ICE and WebRTC: What Is This Sorcery? We Explain…Tim Bell
We support many types of customers at Temasys. They all have different experience levels and challenges with their projects. Some (in fact quite a few) have attempted to build their own WebRTC-powered applications; an admirable achievement. Often these solutions work nicely on a small scale or within a closed network or testing scenario. The Internet and how things work outside of the lab is a different prospect. Sometimes, due to the vast array of network configurations that are out there, our customers come to Temasys because they can’t connect their users and their media can’t traverse in real world network scenarios. Temasys uses WebRTC and the STUN, TURN, and ICE protocols as part of the Temasys Platform. In this post we explain how that works, sort of like magic.
WebRTC allows media to go from one computer to another, regardless of the NATs that exist in between them. Thanks to the Interactive Connectivity Establishment (ICE) protocol, which uses two other protocols – STUN and TURN – they help WebRTC helps dynamically generate and find the shortest path for media to travel between endpoints or peers.

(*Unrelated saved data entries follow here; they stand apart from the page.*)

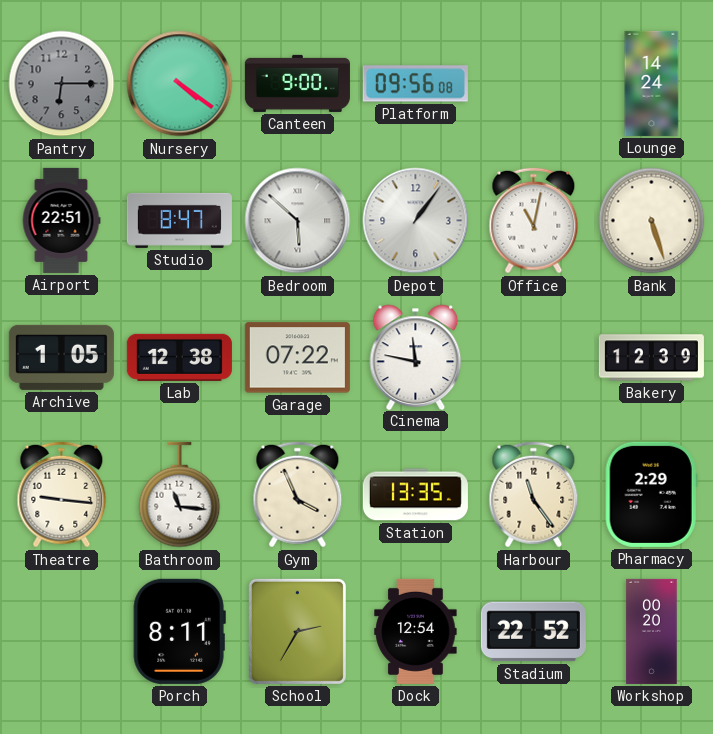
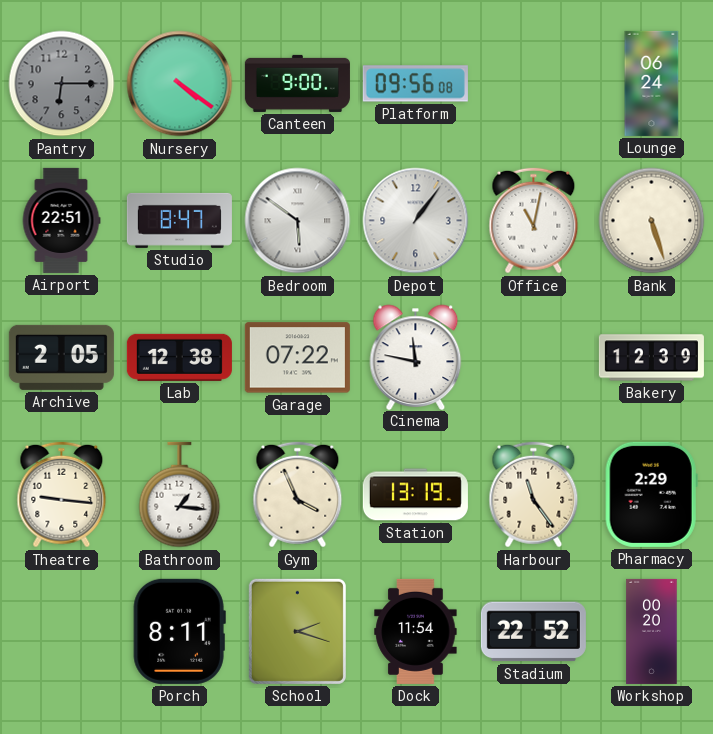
Lounge: 14:24 -> 06:24
Bedroom: 5:52 -> 5:51
Archive: 1:05 -> 2:05
Bathroom: 11:16 -> 1:16
Station: 13:35 -> 13:19
School: 2:35 -> 2:18
Dock: 12:54 -> 11:54
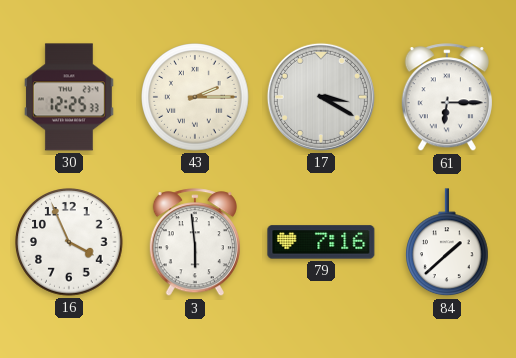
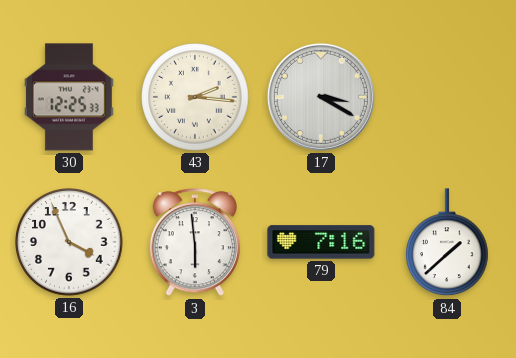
43: 2:15 -> 2:16
61: 6:15 -> none
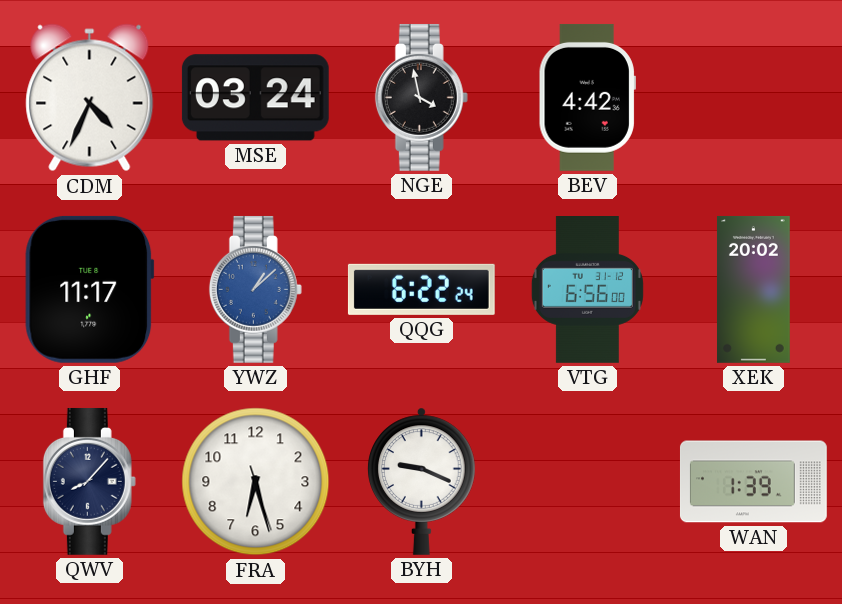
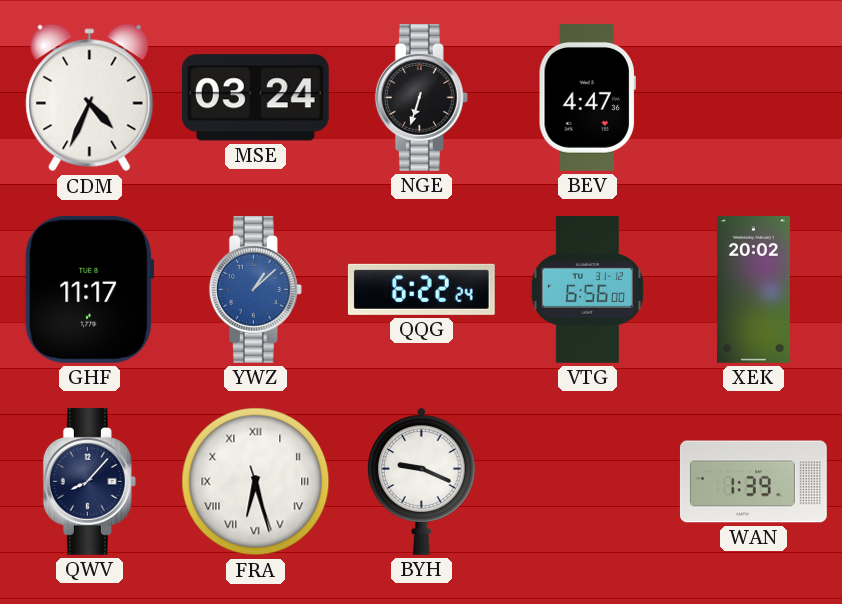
NGE: 3:58 -> 6:33
BEV: 4:42 -> 4:47
FRA numerals: Arabic -> Roman
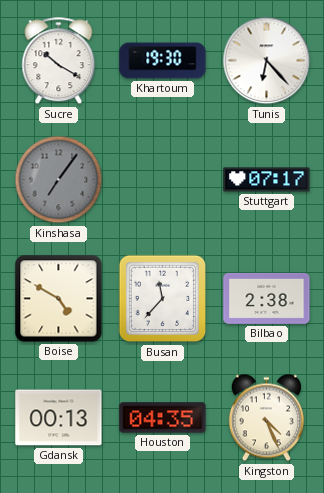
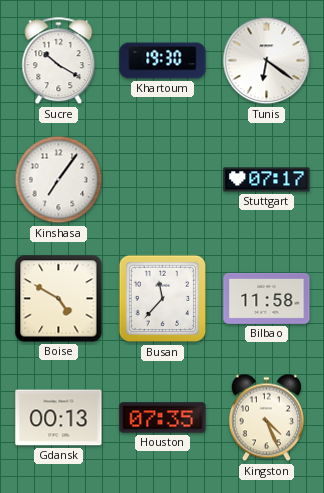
Tunis: 6:23 -> 6:21
Kinshasa dial: grey -> white
Bilbao: 2:38 -> 11:58
Houston: 04:35 -> 07:35
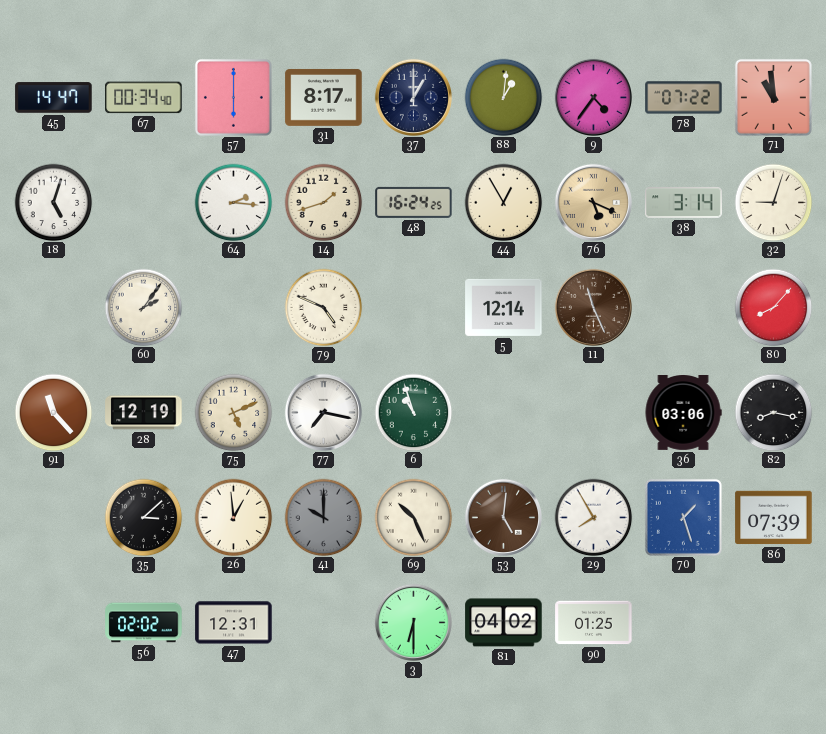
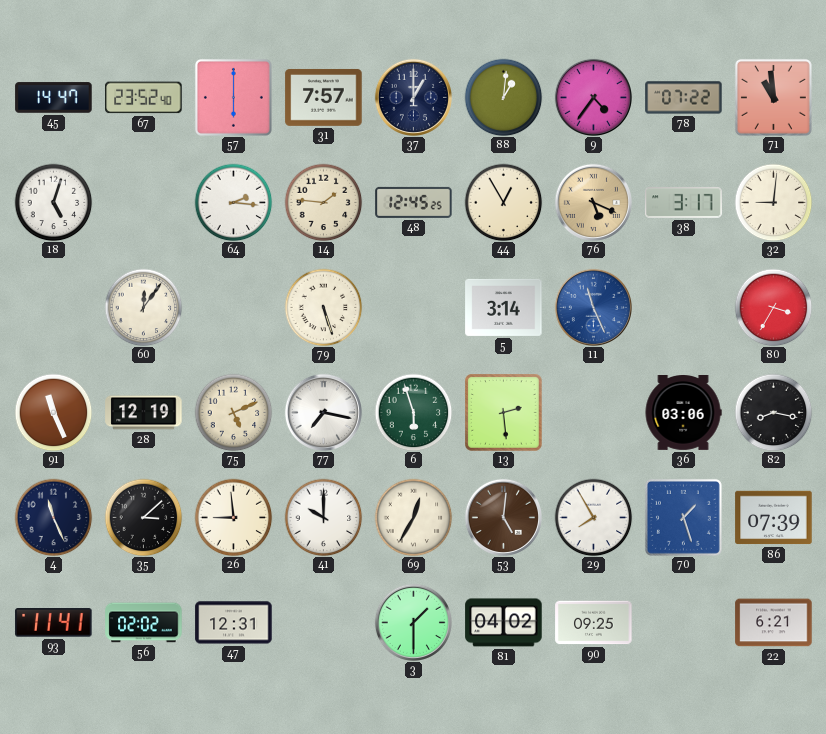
67: 00:34 -> 23:52
31: 8:17 -> 7:57
14: 1:42 -> 1:46
48: 16:24 -> 12:45
38: 3:14 -> 3:17
32: 9:03 -> 9:01
60: 2:06 -> 12:06
79: 4:49 -> 5:27
5: 12:14 -> 3:14
11 dial: brown -> blue
80: 8:07 -> 3:35
91: 11:23 -> 11:26
6: 10:57 -> 5:57
13: none -> 2:29
4: none -> 11:26
26: 12:59 -> 8:59
41 dial: grey -> white
69: 10:26 -> 12:35
93: none -> 11:41
3: 6:30 -> 1:30
90: 01:25 -> 09:25
22: none -> 6:21
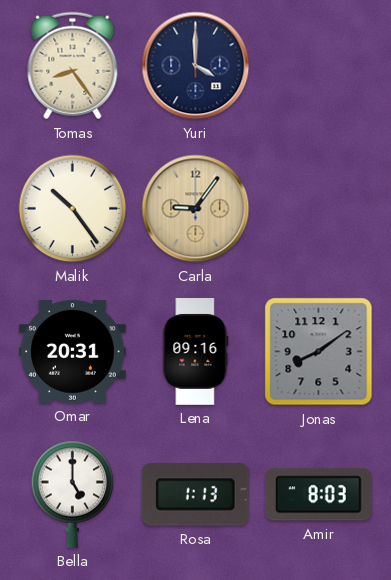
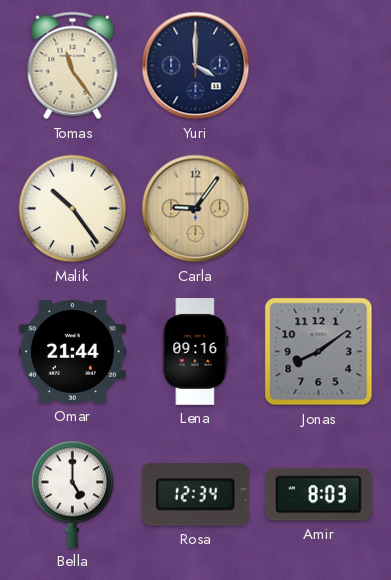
Tomas: 8:24 -> 11:24
Omar: 20:31 -> 21:44
Rosa: 1:13 -> 12:34
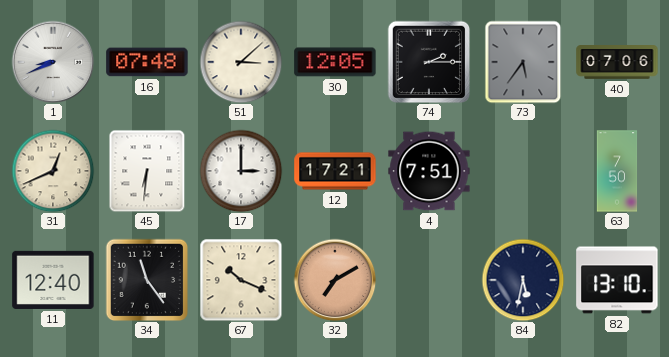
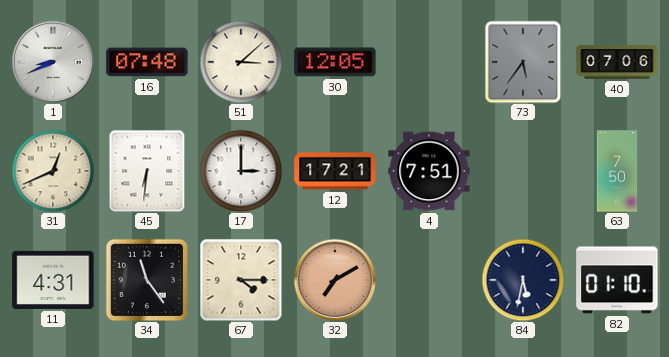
74: 2:15 -> none
11: 12:40 -> 4:31
67: 10:19 -> 4:15
82: 13:10 -> 01:10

Temasys provides integrated TURN and STUN services that allow our SDKs to send media between users of applications built with those SDKs. It doesn’t matter which SDK we’re talking about (web, mobile, or embedded), Temasys’s TURN/STUN server is a globally deployable, scalable, and highly available service, which aims to provide a seamless interaction experience for our customers and their users.
What is ICE? What are TURN and STUN? How do they work?
Before understanding why ICE is needed, you must understand what Network Address Translation (NAT) is, and why we care about it. In a closed network or a world without NAT information contained in TCP/IP or UDP/IP packets can be sent to and from endpoints pretty easily.
A World Without NAT
Credit: Sam Dutton (HTML5 Rocks)
NAT Exists. Here’s Why.
There are a lot of reasons why we have routers, firewalls and NAT. The biggest need is to maintain the security of our business and personal data. If you have a wireless router in your house, it almost certainly also has a built-in firewall that uses NAT. NAT exists to create bindings between internal private and external public addresses and ports within a network. Each TCP/IP or UDP/IP packet contains a stack of information that it carries with it as it travels around the internet. This information includes a source IP address, source port, a destination IP address and a destination port. The complexities of NAT and how it works are described here. There are a variety of different NATs which may have different restrictions or limitations that are placed on a given network.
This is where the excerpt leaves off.